But in every race ethical development reaches a stage in which these majestic beings, concerned only about their worship according to etiquette, are challenged. Thus in the “Cyclops” of Euripides (xxxv. 3–5), Ulysses says: “O Jove, guardian of strangers, behold these things; for if thou regardest them not, thou, Jove, being nought, art vainly esteemed a god.”
From the first Solomon to the last, the whole intellectual development in Judea, which I have called Solomonic, means the subjection of all conceptions of the divine nature and laws to the moral sentiment and the reason of man. It was no denial of invisible beings, or of man’s relation to the universe, but a demand that all definitions and conceptions should be approached through science, experience and wisdom.
Solomon, and the Second Solomon, rest in their unknown graves; their wisdom is corrupted; but their genius survives in the earth. Of old it was said God looked down from heaven on the children of men, and found that there was “none that doeth good, no not one.” But it is now man who, with eyes illumined by the brave and cultured Solomons of all lands and ages, looks upon the gods to see if there be one that doeth good. The best of them are defended only by a plea that evil is the mask of their benevolence.
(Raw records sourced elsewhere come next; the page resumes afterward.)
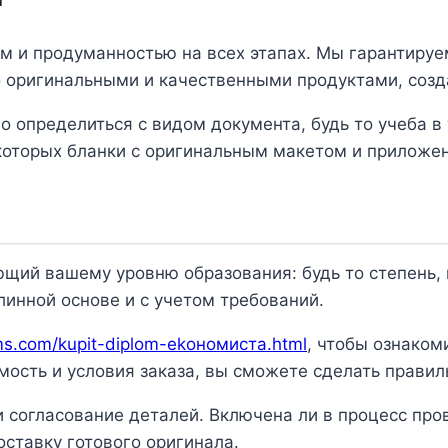
ом и продуманностью на всех этапах. Мы гарантиру
го оригинальными и качественными продуктами, со
 определиться с видом документа, будь то учеба в
которых бланки с оригинальным макетом и приложе
ий вашему уровню образования: будь то степень, п
линной основе и с учетом требований.
oms.com/kupit-diplom-ekономиста.html
, чтобы ознаком
мость и условия заказа, вы сможете сделать прави
 согласование деталей. Включена ли в процесс пров
ставку готового оригинала.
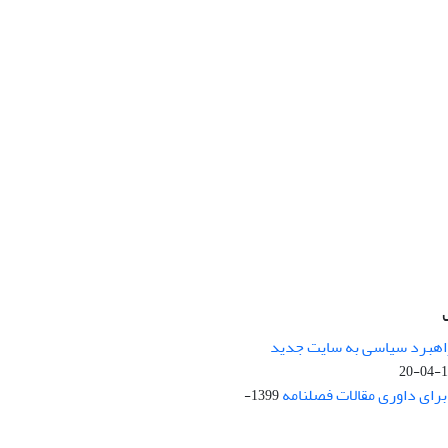
راهبرد سیاسی به سایت جدید
13
ای داوری مقالات فصلنامه
1399-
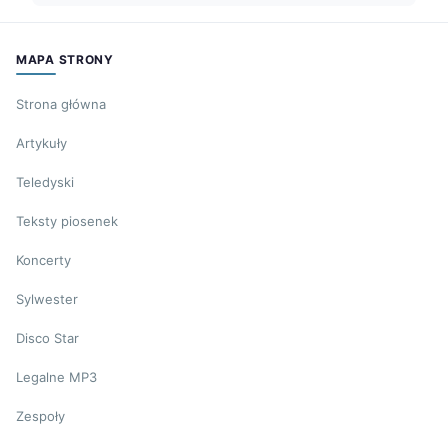
MAPA STRONY
Strona główna
Artykuły
Teledyski
Teksty piosenek
Koncerty
Sylwester
Disco Star
Legalne MP3
Zespoły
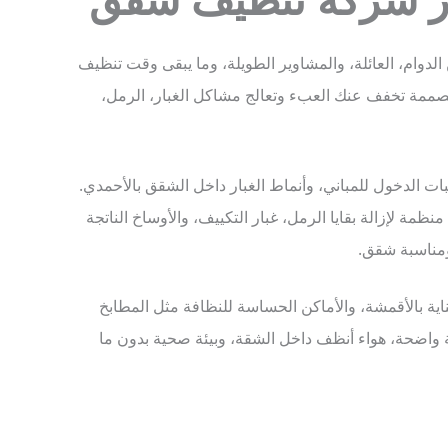
الدوام، العائلة، والمشاوير الطويلة، وما يبقى وقت تنظيف
ممة تخفف عنك العبء وتعالج مشاكل الغبار، الرمل،
 الدخول للمباني، وأنماط الغبار داخل الشقق بالأحمدي.
ظمة لإزالة بقايا الرمل، غبار التكييف، والأوساخ الناتجة
ومناسبة شقق.
اية بالأقمشة، والأماكن الحساسة للنظافة مثل المطابخ
 واضحة، هواء أنظف داخل الشقة، وبيئة صحية بدون ما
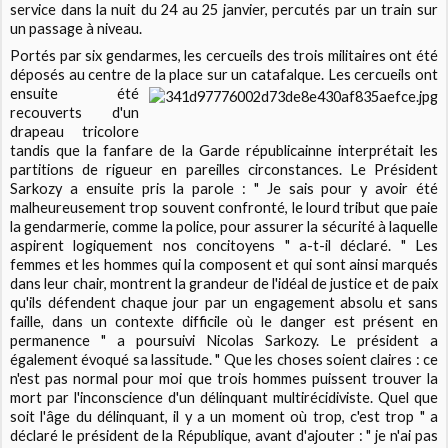
service dans la nuit du 24 au 25 janvier, percutés par un train sur
un passage à niveau.
Portés par six gendarmes, les cercueils des trois militaires ont été
déposés au centre de la place sur un catafalque. Les
cercueils ont
ensuite été
recouverts d'un
drapeau tricolore
tandis que la fanfare de la Garde républicainne interprétait les
partitions de rigueur en pareilles circonstances. Le Président
Sarkozy a ensuite pris la parole : " Je sais pour y avoir été
malheureusement trop souvent confronté, le lourd tribut que paie
la gendarmerie, comme la police, pour assurer la sécurité à laquelle
aspirent logiquement nos concitoyens " a-t-il déclaré. " Les
femmes et les hommes qui la composent et qui sont ainsi marqués
dans leur chair, montrent la grandeur de l'idéal de justice et de paix
qu'ils défendent chaque jour par un engagement absolu et sans
faille, dans un contexte difficile où le danger est présent en
permanence " a poursuivi Nicolas Sarkozy. Le président a
également évoqué sa lassitude. " Que les choses soient claires : ce
n'est pas normal pour moi que trois hommes puissent trouver la
mort par l'inconscience d'un délinquant multirécidiviste. Quel que
soit l'âge du délinquant, il y a un moment où trop, c'est trop " a
déclaré le président de la République, avant d'ajouter : " je n'ai pas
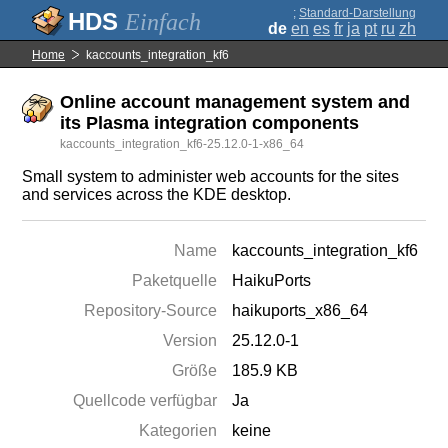
;
Standard-Darstellung
Einfach
de
en
es
fr
ja
pt
ru
zh
Home
kaccounts_integration_kf6
Online account management system and
its Plasma integration components
kaccounts_integration_kf6-25.12.0-1-x86_64
Small system to administer web accounts for the sites
and services across the KDE desktop.
Name
kaccounts_integration_kf6
Paketquelle
HaikuPorts
Repository-Source
haikuports_x86_64
Version
25.12.0-1
Größe
185.9 KB
Quellcode verfügbar
Ja
Kategorien
keine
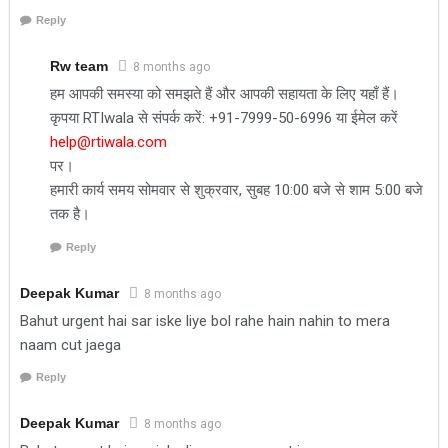
Reply
Rw team
8 months ago
हम आपकी समस्या को समझते हैं और आपकी सहायता के लिए यहाँ हैं।
कृपया RTIwala से संपर्क करें: +91-7999-50-6996 या ईमेल करें
help@rtiwala.com
पर।
हमारी कार्य समय सोमवार से शुक्रवार, सुबह 10:00 बजे से शाम 5:00 बजे
तक है।
Reply
Deepak Kumar
8 months ago
Bahut urgent hai sar iske liye bol rahe hain nahin to mera
naam cut jaega
Reply
Deepak Kumar
8 months ago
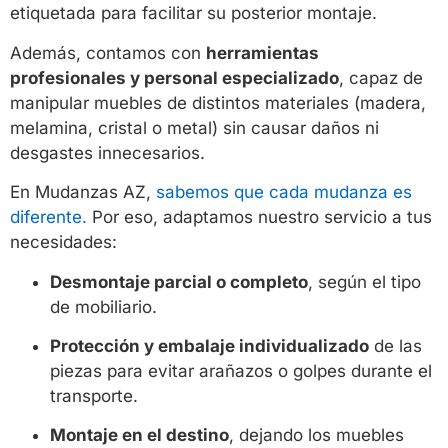
etiquetada para facilitar su posterior montaje.
Además, contamos con
herramientas
profesionales y personal especializado
, capaz de
manipular muebles de distintos materiales (madera,
melamina, cristal o metal) sin causar daños ni
desgastes innecesarios.
En Mudanzas AZ,
sabemos que cada mudanza es
diferente.
Por eso, adaptamos nuestro servicio a tus
necesidades:
Desmontaje parcial o completo
, según el tipo
de mobiliario.
Protección y embalaje individualizado
de las
piezas para evitar arañazos o golpes durante el
transporte.
Montaje en el destino
, dejando los muebles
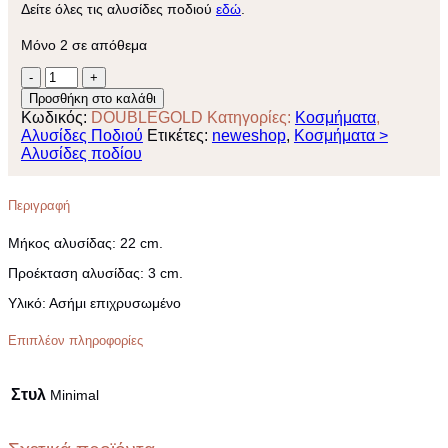
Δείτε όλες τις αλυσίδες ποδιού
εδώ
.
Μόνο 2 σε απόθεμα
Αλυσίδα
ποδιού
Προσθήκη στο καλάθι
επιχρυσωμένη
Κωδικός:
DOUBLEGOLD
Κατηγορίες:
Κοσμήματα
,
Double
Αλυσίδες Ποδιού
Ετικέτες:
neweshop
,
Κοσμήματα >
ποσότητα
Αλυσίδες ποδίου
Περιγραφή
Μήκος αλυσίδας:
22 cm.
Προέκταση αλυσίδας:
3 cm.
Yλικό:
Ασήμι επιχρυσωμένο
Επιπλέον πληροφορίες
Στυλ
Minimal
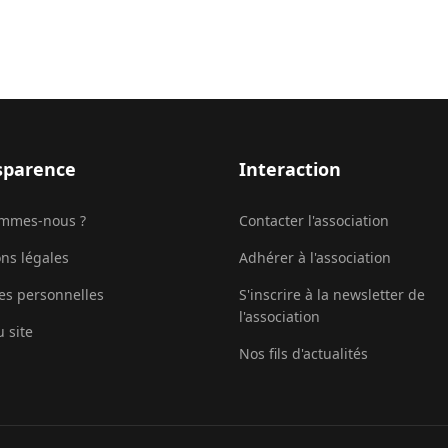
sparence
Interaction
ommes-nous ?
Contacter l'association
ns légales
Adhérer à l'association
s personnelles
S'inscrire à la newsletter de
l'association
u site
Nos fils d'actualités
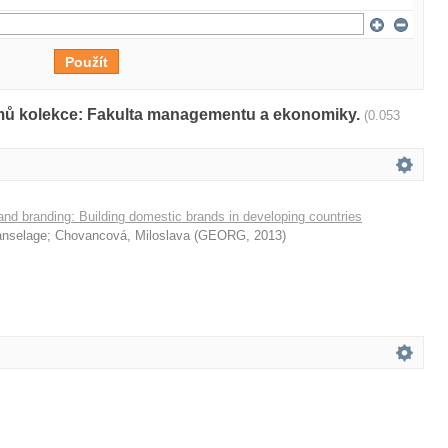
amů kolekce: Fakulta managementu a ekonomiky.
(0.053
nd branding: Building domestic brands in developing countries
anselage
;
Chovancová, Miloslava
(
GEORG
,
2013
)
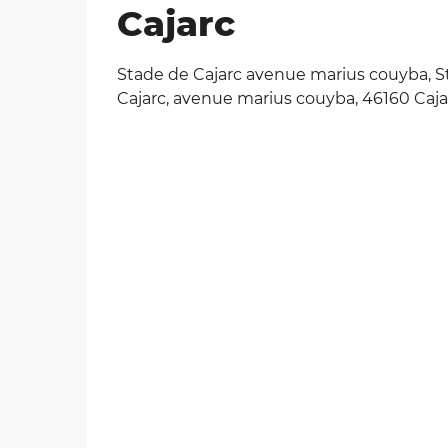
Cajarc
Stade de Cajarc avenue marius couyba, S
Cajarc, avenue marius couyba, 46160 Caja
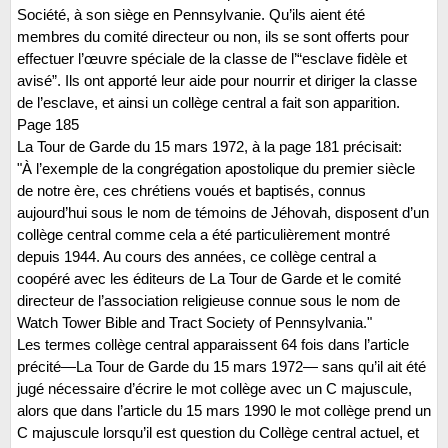
Société, à son siège en Pennsylvanie. Qu’ils aient été
membres du comité directeur ou non, ils se sont offerts pour
effectuer l’œuvre spéciale de la classe de l’“esclave fidèle et
avisé”. Ils ont apporté leur aide pour nourrir et diriger la classe
de l’esclave, et ainsi un collège central a fait son apparition.
Page 185
La Tour de Garde du 15 mars 1972, à la page 181 précisait:
"À l’exemple de la congrégation apostolique du premier siècle
de notre ère, ces chrétiens voués et baptisés, connus
aujourd’hui sous le nom de témoins de Jéhovah, disposent d’un
collège central comme cela a été particulièrement montré
depuis 1944. Au cours des années, ce collège central a
coopéré avec les éditeurs de La Tour de Garde et le comité
directeur de l’association religieuse connue sous le nom de
Watch Tower Bible and Tract Society of Pennsylvania."
Les termes collège central apparaissent 64 fois dans l’article
précité—La Tour de Garde du 15 mars 1972— sans qu’il ait été
jugé nécessaire d’écrire le mot collège avec un C majuscule,
alors que dans l’article du 15 mars 1990 le mot collège prend un
C majuscule lorsqu’il est question du Collège central actuel, et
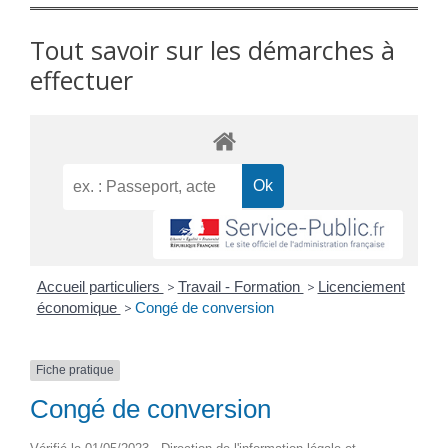
Tout savoir sur les démarches à
effectuer
Accueil particuliers
>
Travail - Formation
>
Licenciement
économique
>
Congé de conversion
Fiche pratique
Congé de conversion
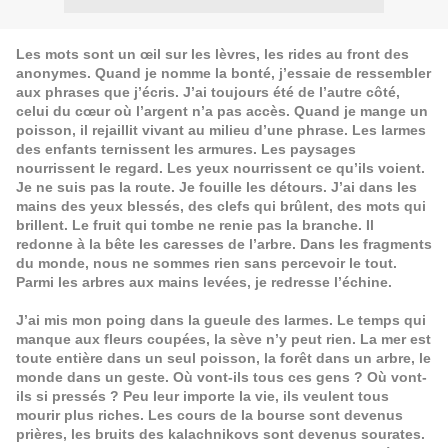
Les mots sont un œil sur les lèvres, les rides au front des
anonymes. Quand je nomme la bonté, j’essaie de ressembler
aux phrases que j’écris. J’ai toujours été de l’autre côté,
celui du cœur où l’argent n’a pas accès. Quand je mange un
poisson, il rejaillit vivant au milieu d’une phrase. Les larmes
des enfants ternissent les armures. Les paysages
nourrissent le regard. Les yeux nourrissent ce qu’ils voient.
Je ne suis pas la route. Je fouille les détours. J’ai dans les
mains des yeux blessés, des clefs qui brûlent, des mots qui
brillent. Le fruit qui tombe ne renie pas la branche. Il
redonne à la bête les caresses de l’arbre. Dans les fragments
du monde, nous ne sommes rien sans percevoir le tout.
Parmi les arbres aux mains levées, je redresse l’échine.
J’ai mis mon poing dans la gueule des larmes. Le temps qui
manque aux fleurs coupées, la sève n’y peut rien. La mer est
toute entière dans un seul poisson, la forêt dans un arbre, le
monde dans un geste. Où vont-ils tous ces gens ? Où vont-
ils si pressés ? Peu leur importe la vie, ils veulent tous
mourir plus riches. Les cours de la bourse sont devenus
prières, les bruits des kalachnikovs sont devenus sourates.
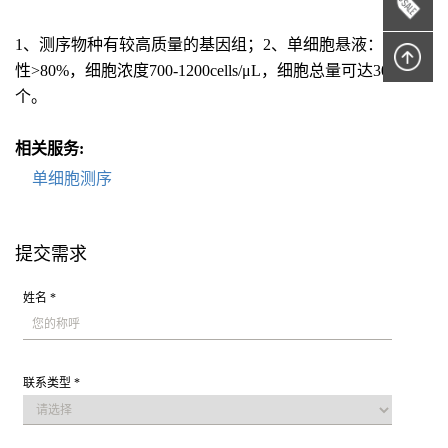
1、测序物种有较高质量的基因组；2、单细胞悬液：细胞活
性>80%，细胞浓度700-1200cells/μL，细胞总量可达30万
个。
相关服务:
单细胞测序
提交需求
姓名 *
联系类型 *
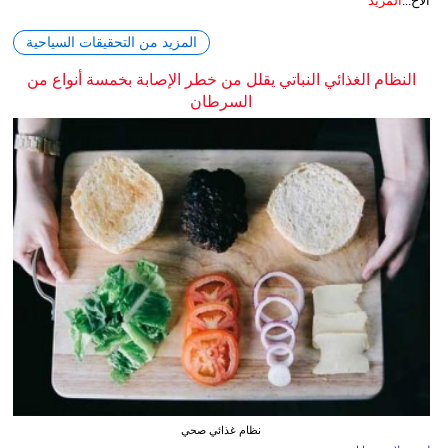
الاح...
المزيد
المزيد من التحقيقات السياحية
النظام الغذائي النباتي يقلل من خطر الإصابة بخمسة أنواع من
السرطان
نظام غذائي صحي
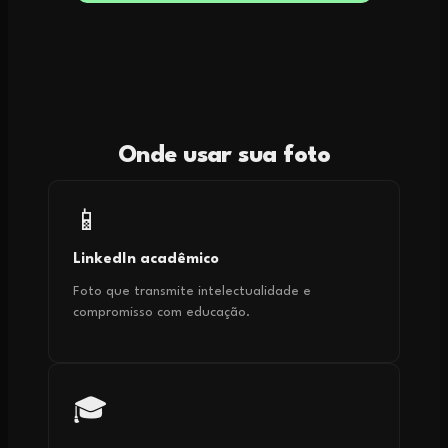
Onde usar sua foto
📱
LinkedIn acadêmico
Foto que transmite intelectualidade e
compromisso com educação.
🎓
But it is not humanly moral to do evil that good may come.
Our great Omar Khayyám, by Fitzgerald’s help, says:
“O Thou, who Man of baser earth didst make,
And ev’n with Paradise devise the Snake:
For all the Sin wherewith the face of Man
Is blacken’d—Man’s forgiveness give—and take!”
The agreement may be fair enough so far as it concerns Sin, in the theological sense, but no Omnipotence, with unlimited choice of means to ends, could be forgiven for the agonies of nature, even did they result in benefits,—as generally they do not, so far as is known to the experience of mankind.